Friday, August 4, 2017

Bringing the Heat!

The summer of 2017 so far has been chalk full of exciting developments in the intriguing world of tansportation and air quality here in California. Just a quick once over below, in case ya missed it... 

Surprise! CARB has again thrown down the regulatory gauntlet, this time on warranty enhancements for new truck sales in California, ZEV Sales requirements for HD Truck OEMs, cold storage limits for TRUs, enhanced maintenance procedures for existing equipment and lower opacity levels for the entire fleet over 10,000pds GVWR. 

CARB has also begun the dialogue on controlling emissions from freight facilities. Most people familiar with the concept call it what it is:  "Facility Caps” where a private business may require users of said facility to install specific levels of control  technology because the state says they need to stay under a “cap”. 

This all comes along with a brand spankin’ new CARB enforcement policy that after many discussions with stakeholders across many different industry sectors, will be adopted this September, probably with little fanfare, despite, or maybe because of, all the hard work by CARB enforcement staff.

While the cold storage rule is “on ice” during the current public outreach phase, a very near future rulemaking will set the stage for control measures that will phase in the use of zero emissions TRU technologies starting sometime in 2020. It is no secret that the goal for the state transportation sector is zero emissions with near zero emissions everywhere else.

Of course, in that vein and not to be outdone, the proverbial mother of all plans, the Sustainable Freight Action Plan under the direction of no less than 7 state agencies (that we know of) is gaining momentum on its way to fulfilling the Governor’s goal of reducing GHG 40% below 1990 levels and reducing petroleum use up to half from current levels by 2030.  


Part of the plan seeks to implement freight focused pilot projects and so far they have peeked through the curtain and pronounced their presence with the release of 3 separate work plans related to 3 separate pilot projects focused on California’s primary freight corridors.

The concepts attempt to integrate advanced technologies, alternative fuels, freight and fuel infrastructure and local economic development opportunities. 
Of particular interest are the concepts surrounding advanced truck corridors that are meant to be coupled with a statewide freight information platform giving drivers insight into traffic patterns and congestion in real time.

Dynamic Truck Parking is also of note, similar to parking sensors at the local shopping mall, notifications would be provided regarding available parking at state run rest stops.
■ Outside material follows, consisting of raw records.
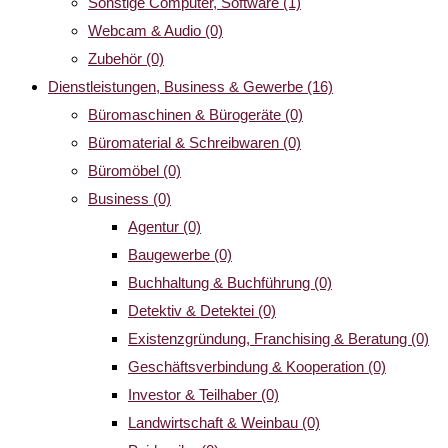
Sonstige Computer, Software
(1)
Webcam & Audio
(0)
Zubehör
(0)
Dienstleistungen, Business & Gewerbe
(16)
Büromaschinen & Bürogeräte
(0)
Büromaterial & Schreibwaren
(0)
Büromöbel
(0)
Business
(0)
Agentur
(0)
Baugewerbe
(0)
Buchhaltung & Buchführung
(0)
Detektiv & Detektei
(0)
Existenzgründung, Franchising & Beratung
(0)
Geschäftsverbindung & Kooperation
(0)
Investor & Teilhaber
(0)
Landwirtschaft & Weinbau
(0)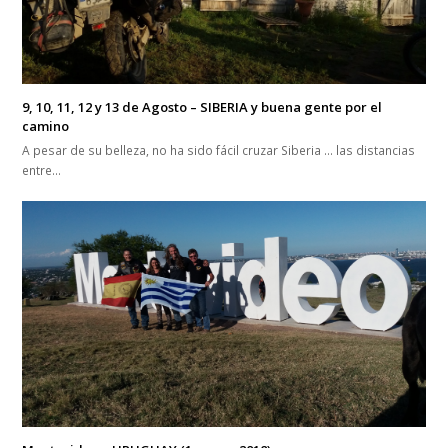
9, 10, 11, 12 y 13 de Agosto – SIBERIA y buena gente por el
camino
A pesar de su belleza, no ha sido fácil cruzar Siberia … las distancias
entre…
Montevideo – URUGUAY (1 marzo 2018)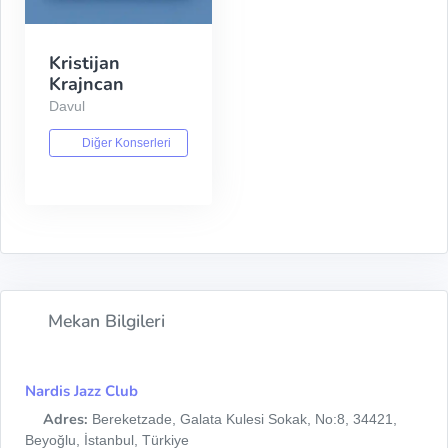
Kristijan
Krajncan
Davul
Diğer Konserleri
Mekan Bilgileri
Nardis Jazz Club
Adres:
Bereketzade, Galata Kulesi Sokak, No:8, 34421,
Beyoğlu, İstanbul, Türkiye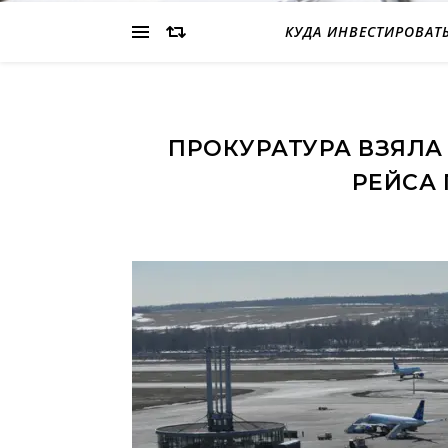
КУДА ИНВЕСТИРОВАТ
ПРОКУРАТУРА ВЗЯЛА
РЕЙСА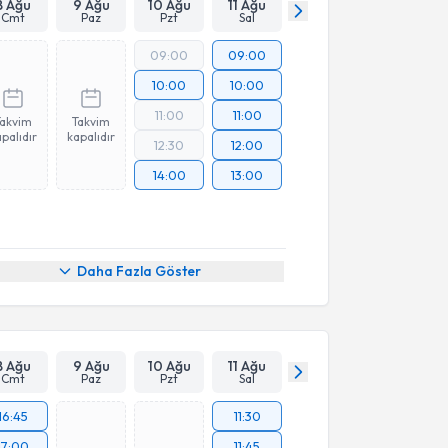
8 Ağu
9 Ağu
10 Ağu
11 Ağu
Cmt
Paz
Pzt
Sal
09:00
09:00
10:00
10:00
11:00
11:00
Takvim
Takvim
palıdır
kapalıdır
12:30
12:00
14:00
13:00
Daha Fazla Göster
8 Ağu
9 Ağu
10 Ağu
11 Ağu
Cmt
Paz
Pzt
Sal
16:45
11:30
17:00
11:45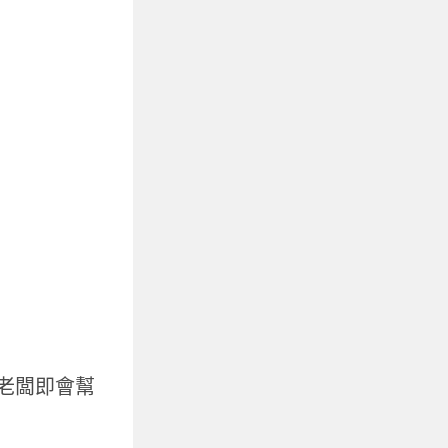
老闆即會幫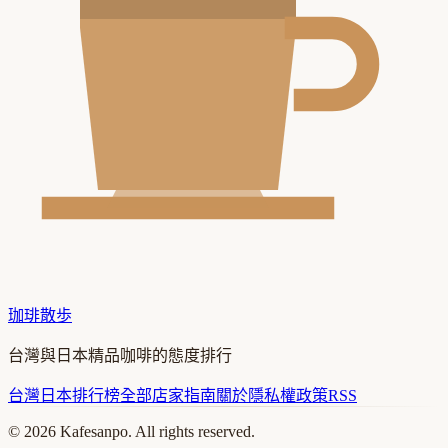
珈琲散歩
台灣與日本精品咖啡的態度排行
台灣
日本
排行榜
全部店家
指南
關於
隱私權政策
RSS
©
2026
Kafesanpo. All rights reserved.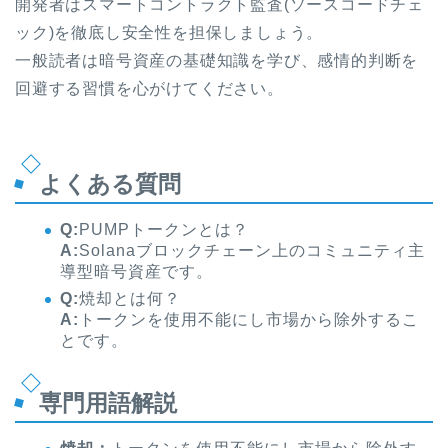
開発者はスマートコントラクト監査(ソースコードチェ
ック)を徹底し安全性を担保しましょう。
一般読者は暗号資産の基礎知識を学び、感情的判断を
回避する習慣を心がけてください。
よくある質問
Q:
PUMPトークンとは？
A:
Solanaブロックチェーン上のコミュニティ主
導型暗号資産です。
Q:
焼却とは何？
A:
トークンを使用不能にし市場から除外するこ
とです。
専門用語解説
Although the most interesting plan in this cabinet of curiosities (not merely for the potential acronym that may accompany this particular plan in the future) is the pilot project seeking to use dairy bio-methane for freight vehicles; pretty self-explanatory.  
The other parts of the Action Plan are much more direct in their attempt to reduce emissions from the freight sector. The biggest push will be felt in the local and last mile delivery sectors; CARB is taking the reins and in theory will first force the OEMs to sell a certain percentage of ZEV’s compared to their total sales in CA. They will then roll over into the end user; drayage, PnD, local, pretty much any sector that goes home to the same terminal every night will more than likely be under the electric eye before they know it. 

Speaking of electric eyes, the Ports of Los Angeles and Long Beach have also recently released the latest version (3.2?) of their Clean Air Action Plan (CAAP), where their collective electric eye is set on an entirely zero emission fleet starting in 2035. 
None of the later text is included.